Carex agastachys

Scientific classification
- Kingdom: Plantae
- Clade: Tracheophytes
- Clade: Angiosperms
- Clade: Monocots
- Clade: Commelinids
- Order: Poales
- Family: Cyperaceae
- Genus: Carex
- Species: C. agastachys
- Binomial name: Carex agastachys L.f.
- Synonyms: Carex mutabilis Willd. Carex maxima var. angustifolia Albov Carex pendula var. angustifolia (Albov) Kük. Carex pendula subsp. agastachys (L.f.) Ljungstrand

= Carex agastachys =

- Genus: Carex
- Species: agastachys
- Authority: L.f.
- Synonyms: Carex mutabilis Willd. Carex maxima var. angustifolia Albov Carex pendula var. angustifolia (Albov) Kük. Carex pendula subsp. agastachys (L.f.) Ljungstrand

Species of sedge in the family Cyperaceae

Carex agastachys is a species of perennial sedge in the family Cyperaceae. It is native to Europe and extends eastward through the Caucasus and Anatolia to northern Iran.

The species was historically treated as part of a broad concept of Carex pendula, but morphological and molecular studies have demonstrated that C. agastachys and C. pendula are distinct species.

== Description ==
Carex agastachys is a tufted, perennial sedge. Its stems are 50 to 90 cm tall and 2 to 7 mm wide, with the upper part densely rough-textured (scabrid). The leaf blades are 9 to 16 mm wide.
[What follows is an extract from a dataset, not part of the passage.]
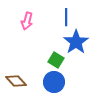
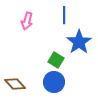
blue line: moved 2 px left, 2 px up
blue star: moved 3 px right
brown diamond: moved 1 px left, 3 px down
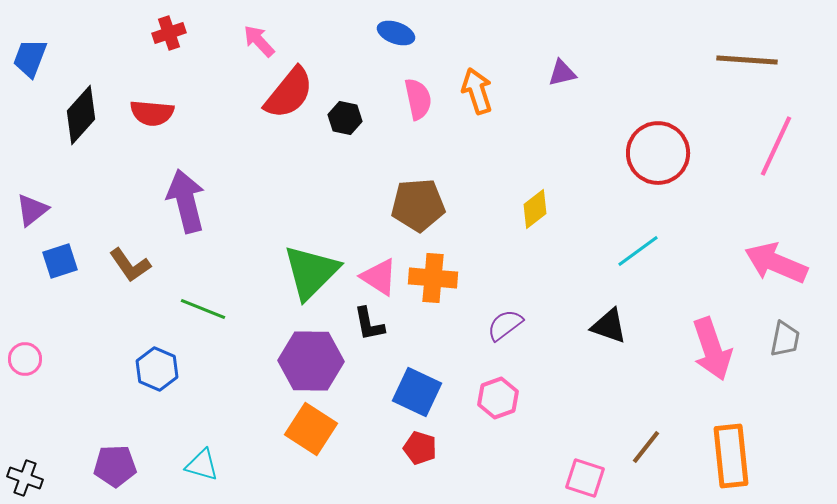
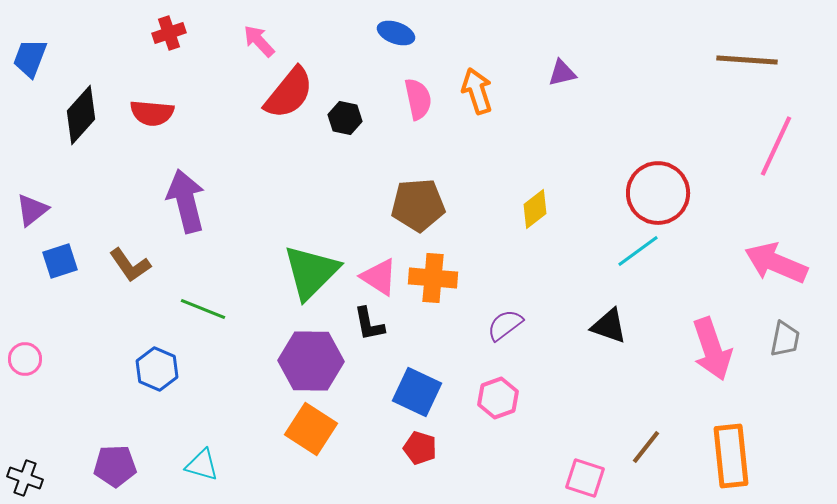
red circle at (658, 153): moved 40 px down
The ligules are 10 to 27 mm long and acute, and are characteristically reddish-purple, particularly on the lower and middle leaves.

The inflorescence consists of an erect terminal male spike and several lateral female or shortly androgynous spikes. The male spike is 58 to 105 mm long and 3 to 5 mm wide. The lateral spikes are cylindrical and generally 75 to 110 mm long. They are usually erect, although the lowest spike may spread slightly.

The utricles are approximately 2.0 to 3.3 mm long and 0.8 to 1.4 mm wide, and have a bifid beak. The achenes are 1.4 to 1.9 mm long and are characteristically obovate, with their greatest width toward the upper part of the achene.

Several characters distinguish C. agastachys from the closely related C. pendula. In C. agastachys, the achenes are obovate, the ligules of the lower and middle leaves are conspicuously reddish-purple, and the peduncle of the lowermost spike is generally conspicuously scabrid. In C. pendula, the achenes are more elliptic, the ligules are generally whitish, and the corresponding spike peduncle is usually smooth or only sparsely scabrid.

== Taxonomy ==
The species was first described by the Swedish botanist Carl Linnaeus the Younger in 1782 in Supplementum Plantarum. The type locality was given as Germany, with the original indication Habitat in Germania.

The name has historically been treated in several different ways. It was regarded as a synonym or infraspecific taxon of Carex pendula by some taxonomic authorities. In 2018, an integrative revision of Carex section Rhynchocystis recognized C. agastachys and C. pendula as separate species based on morphological and molecular evidence. The name Carex pendula subsp. agastachys is consequently treated as a synonym of C. agastachys by Plants of the World Online.

There are several heterotypic synonyms:

Carex mutabilis Willd.

Carex maxima var. angustifolia Albov

Carex pendula var. angustifolia (Albov) Kük.

== Distribution ==
Carex agastachys is native to a broad region extending from central and southeastern Europe eastwards to northern Iran. Its distribution includes Germany, Austria, Belgium, Poland, Czech Republic, Slovakia, Hungary, Romania, Bulgaria, Albania, Greece, Turkey, Ukraine, Crimea, the North Caucasus, Transcaucasia and northern Iran.

The species is particularly associated with central and southeastern Europe and has a largely eastern distribution relative to C. pendula, which has a more western, Atlantic and sub-Mediterranean range. The two species meet in parts of central and southeastern Europe.

Plants of the World Online also records C. agastachys as introduced in parts of the United States, including Oregon, Virginia and Washington. Its presence is considered doubtful in Afghanistan and France.

== Habitat and ecology ==
Carex agastachys is a temperate perennial associated with moist habitats, particularly riparian vegetation and wet woodland habitats. It may occur alongside streams and in other permanently or seasonally moist sites.

In areas where its range overlaps with that of C. pendula, the two species can occur together. Morphological intermediates and apparently hybrid individuals have been reported from such contact zones.

== Conservation ==
The species has a broad geographic range and is recorded as native in numerous European and western Asian countries. In Bavaria, Germany, it is currently classified as native and not threatened under the 2024 Bavarian Red List.